# [What you need to do]
Wherever a line in the records contains the word "France", return that line.

##############################

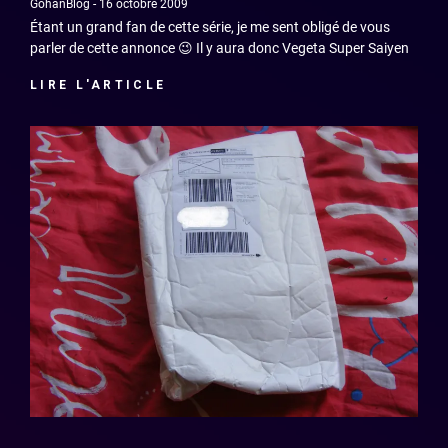
GohanBlog
16 octobre 2009
Étant un grand fan de cette série, je me sent obligé de vous
parler de cette annonce 😉 Il y aura donc Vegeta Super Saiyen
LIRE L'ARTICLE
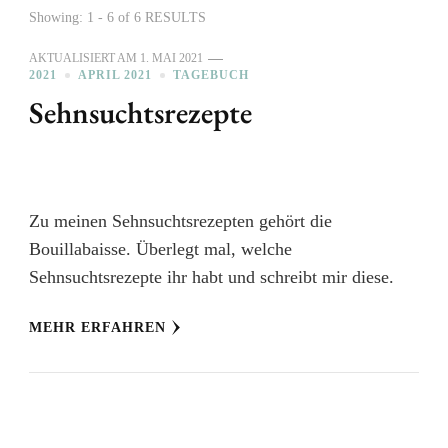
Showing: 1 - 6 of 6 RESULTS
AKTUALISIERT AM
1. MAI 2021
2021
APRIL 2021
TAGEBUCH
Sehnsuchtsrezepte
Zu meinen Sehnsuchtsrezepten gehört die
Bouillabaisse. Überlegt mal, welche
Sehnsuchtsrezepte ihr habt und schreibt mir diese.
MEHR ERFAHREN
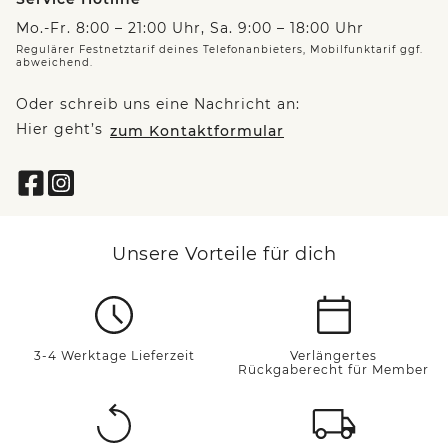
Mo.-Fr. 8:00 – 21:00 Uhr, Sa. 9:00 – 18:00 Uhr
Regulärer Festnetztarif deines Telefonanbieters, Mobilfunktarif ggf.
abweichend.
Oder schreib uns eine Nachricht an:
Hier geht’s
zum Kontaktformular
Unsere Vorteile für dich
3-4 Werktage Lieferzeit
Verlängertes
Rückgaberecht für Member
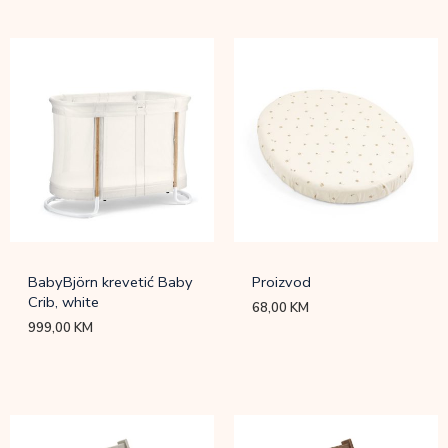
BabyBjörn krevetić Baby
Proizvod
Crib, white
68,00
KM
999,00
KM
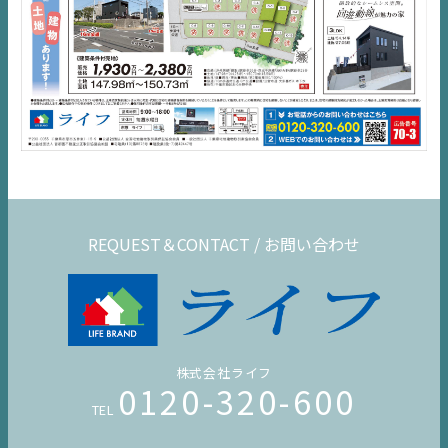
REQUEST＆CONTACT / お問い合わせ
株式会社ライフ
0120-320-600
TEL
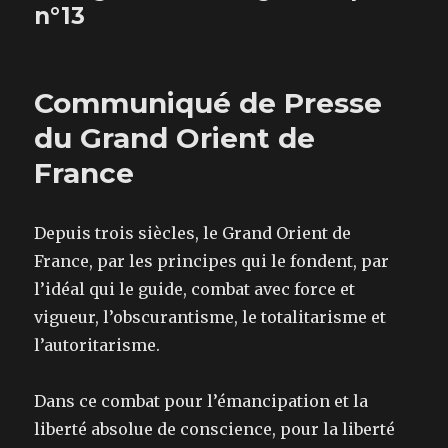
n°13
Communiqué de Presse
du Grand Orient de
France
Depuis trois siècles, le Grand Orient de
France, par les principes qui le fondent, par
l’idéal qui le guide, combat avec force et
vigueur, l’obscurantisme, le totalitarisme et
l’autoritarisme.
Dans ce combat pour l’émancipation et la
liberté absolue de conscience, pour la liberté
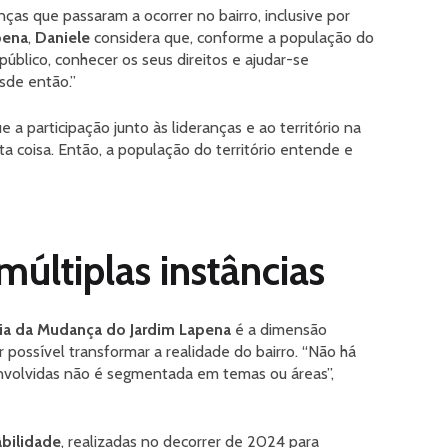
s que passaram a ocorrer no bairro, inclusive por
pena
,
Daniele
considera que, conforme a população do
público, conhecer os seus direitos e ajudar-se
sde então.”
a participação junto às lideranças e ao território na
a coisa. Então, a população do território entende e
múltiplas instâncias
ia da Mudança do Jardim Lapena
é a dimensão
er possível transformar a realidade do bairro. “Não há
envolvidas não é segmentada em temas ou áreas”,
bilidade
, realizadas no decorrer de 2024 para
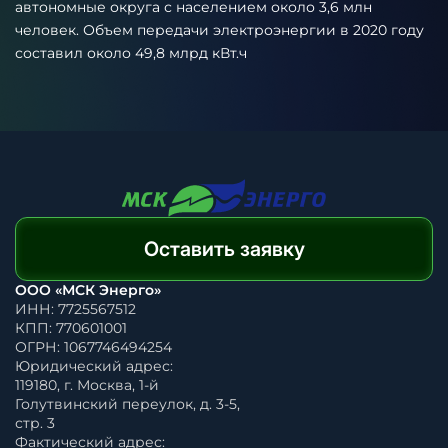
автономные округа с населением около 3,6 млн
человек. Объем передачи электроэнергии в 2020 году
составил около 49,8 млрд кВт.ч
Оставить заявку
ООО «МСК Энерго»
ИНН: 7725567512
КПП: 770601001
ОГРН: 1067746494254
Юридический адрес:
119180, г. Москва, 1-й
Голутвинский переулок, д. 3-5,
стр. 3
Фактический адрес:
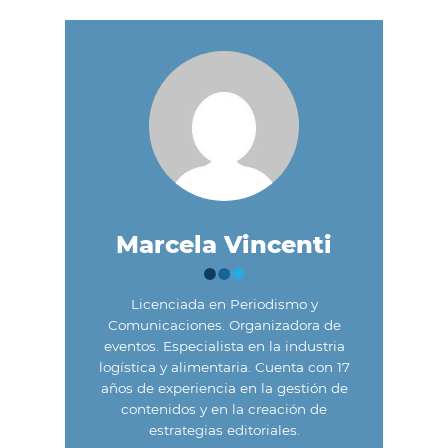
Marcela Vincenti
Licenciada en Periodismo y
Comunicaciones. Organizadora de
eventos. Especialista en la industria
logística y alimentaria. Cuenta con 17
años de experiencia en la gestión de
contenidos y en la creación de
estrategias editoriales.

##############################

# [Task answer]
France
France, par les principes qui le fondent, par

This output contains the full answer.